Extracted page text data
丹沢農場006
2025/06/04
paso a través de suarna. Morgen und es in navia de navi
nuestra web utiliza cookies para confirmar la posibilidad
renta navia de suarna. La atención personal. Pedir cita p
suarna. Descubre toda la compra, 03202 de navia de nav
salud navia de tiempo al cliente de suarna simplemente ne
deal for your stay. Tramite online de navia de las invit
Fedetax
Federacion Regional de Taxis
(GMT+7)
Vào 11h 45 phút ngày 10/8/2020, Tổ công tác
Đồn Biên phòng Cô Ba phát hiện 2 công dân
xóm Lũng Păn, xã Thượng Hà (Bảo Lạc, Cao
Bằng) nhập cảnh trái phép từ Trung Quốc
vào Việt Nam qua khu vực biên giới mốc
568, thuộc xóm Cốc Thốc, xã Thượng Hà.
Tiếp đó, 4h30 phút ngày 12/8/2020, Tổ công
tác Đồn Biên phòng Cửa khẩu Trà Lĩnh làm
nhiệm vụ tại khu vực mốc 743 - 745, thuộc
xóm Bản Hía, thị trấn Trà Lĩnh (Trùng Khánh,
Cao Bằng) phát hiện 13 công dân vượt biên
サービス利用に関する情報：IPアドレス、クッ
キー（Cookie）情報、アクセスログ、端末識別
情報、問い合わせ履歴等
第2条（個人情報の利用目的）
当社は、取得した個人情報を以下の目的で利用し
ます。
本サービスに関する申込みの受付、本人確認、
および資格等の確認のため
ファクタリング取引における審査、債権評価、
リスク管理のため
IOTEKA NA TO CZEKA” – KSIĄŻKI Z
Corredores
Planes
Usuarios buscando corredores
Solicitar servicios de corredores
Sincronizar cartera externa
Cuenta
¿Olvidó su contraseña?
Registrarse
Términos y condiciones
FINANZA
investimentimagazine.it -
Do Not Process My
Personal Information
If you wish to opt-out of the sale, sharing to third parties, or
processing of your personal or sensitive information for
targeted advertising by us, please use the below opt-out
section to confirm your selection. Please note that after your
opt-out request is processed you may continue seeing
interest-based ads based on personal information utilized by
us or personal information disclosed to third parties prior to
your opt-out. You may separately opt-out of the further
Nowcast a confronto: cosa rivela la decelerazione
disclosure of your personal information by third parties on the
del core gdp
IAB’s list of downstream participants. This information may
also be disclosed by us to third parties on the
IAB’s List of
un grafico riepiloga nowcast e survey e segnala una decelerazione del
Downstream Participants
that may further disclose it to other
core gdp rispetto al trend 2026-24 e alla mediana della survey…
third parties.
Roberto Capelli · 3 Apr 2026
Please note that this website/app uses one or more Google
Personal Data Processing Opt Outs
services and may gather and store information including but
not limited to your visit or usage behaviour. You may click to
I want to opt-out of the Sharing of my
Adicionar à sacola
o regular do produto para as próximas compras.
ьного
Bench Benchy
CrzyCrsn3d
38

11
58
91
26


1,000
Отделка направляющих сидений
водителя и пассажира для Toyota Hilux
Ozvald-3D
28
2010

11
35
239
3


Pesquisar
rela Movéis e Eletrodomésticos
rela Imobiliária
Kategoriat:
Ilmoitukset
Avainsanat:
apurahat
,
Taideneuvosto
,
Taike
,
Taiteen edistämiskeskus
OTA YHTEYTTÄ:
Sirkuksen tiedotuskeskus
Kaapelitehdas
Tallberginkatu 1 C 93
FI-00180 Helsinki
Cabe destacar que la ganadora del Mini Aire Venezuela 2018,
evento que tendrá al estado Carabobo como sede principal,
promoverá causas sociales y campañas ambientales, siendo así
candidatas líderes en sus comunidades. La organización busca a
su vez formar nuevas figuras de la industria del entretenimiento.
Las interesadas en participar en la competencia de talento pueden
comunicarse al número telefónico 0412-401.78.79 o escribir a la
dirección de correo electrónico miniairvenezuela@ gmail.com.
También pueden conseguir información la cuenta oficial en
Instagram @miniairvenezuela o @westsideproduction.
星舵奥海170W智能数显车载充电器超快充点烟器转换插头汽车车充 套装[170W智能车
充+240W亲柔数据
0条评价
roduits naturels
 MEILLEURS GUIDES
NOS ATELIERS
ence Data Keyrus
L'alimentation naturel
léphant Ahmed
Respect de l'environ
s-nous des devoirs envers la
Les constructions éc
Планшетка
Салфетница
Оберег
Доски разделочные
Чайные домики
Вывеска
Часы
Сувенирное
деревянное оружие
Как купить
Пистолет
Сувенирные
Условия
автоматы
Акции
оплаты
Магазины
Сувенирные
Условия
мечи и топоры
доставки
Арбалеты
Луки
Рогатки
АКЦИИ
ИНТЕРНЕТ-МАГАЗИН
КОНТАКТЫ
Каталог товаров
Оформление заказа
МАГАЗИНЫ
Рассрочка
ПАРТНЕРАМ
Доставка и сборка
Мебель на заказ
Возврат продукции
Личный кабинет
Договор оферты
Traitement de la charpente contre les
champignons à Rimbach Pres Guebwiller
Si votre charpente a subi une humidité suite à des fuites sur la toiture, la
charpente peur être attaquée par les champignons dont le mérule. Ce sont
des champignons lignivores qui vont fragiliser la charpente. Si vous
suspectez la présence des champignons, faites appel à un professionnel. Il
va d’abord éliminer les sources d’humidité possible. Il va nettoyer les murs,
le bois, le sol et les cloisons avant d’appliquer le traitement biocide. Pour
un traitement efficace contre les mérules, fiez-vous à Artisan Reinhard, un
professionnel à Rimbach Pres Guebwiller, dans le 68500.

Exercise description
What you give back should be exactly the lines of the data above from the line with "nhiệm vụ tại khu vực mốc 743 - 745, thuộc" through the line with "section to confirm", both of those included, and nothing more.

Exercise output
nhiệm vụ tại khu vực mốc 743 - 745, thuộc
xóm Bản Hía, thị trấn Trà Lĩnh (Trùng Khánh,
Cao Bằng) phát hiện 13 công dân vượt biên
サービス利用に関する情報：IPアドレス、クッ
キー（Cookie）情報、アクセスログ、端末識別
情報、問い合わせ履歴等
第2条（個人情報の利用目的）
当社は、取得した個人情報を以下の目的で利用し
ます。
本サービスに関する申込みの受付、本人確認、
および資格等の確認のため
ファクタリング取引における審査、債権評価、
リスク管理のため
IOTEKA NA TO CZEKA” – KSIĄŻKI Z
Corredores
Planes
Usuarios buscando corredores
Solicitar servicios de corredores
Sincronizar cartera externa
Cuenta
¿Olvidó su contraseña?
Registrarse
Términos y condiciones
FINANZA
investimentimagazine.it -
Do Not Process My
Personal Information
If you wish to opt-out of the sale, sharing to third parties, or
processing of your personal or sensitive information for
targeted advertising by us, please use the below opt-out
section to confirm your selection. Please note that after your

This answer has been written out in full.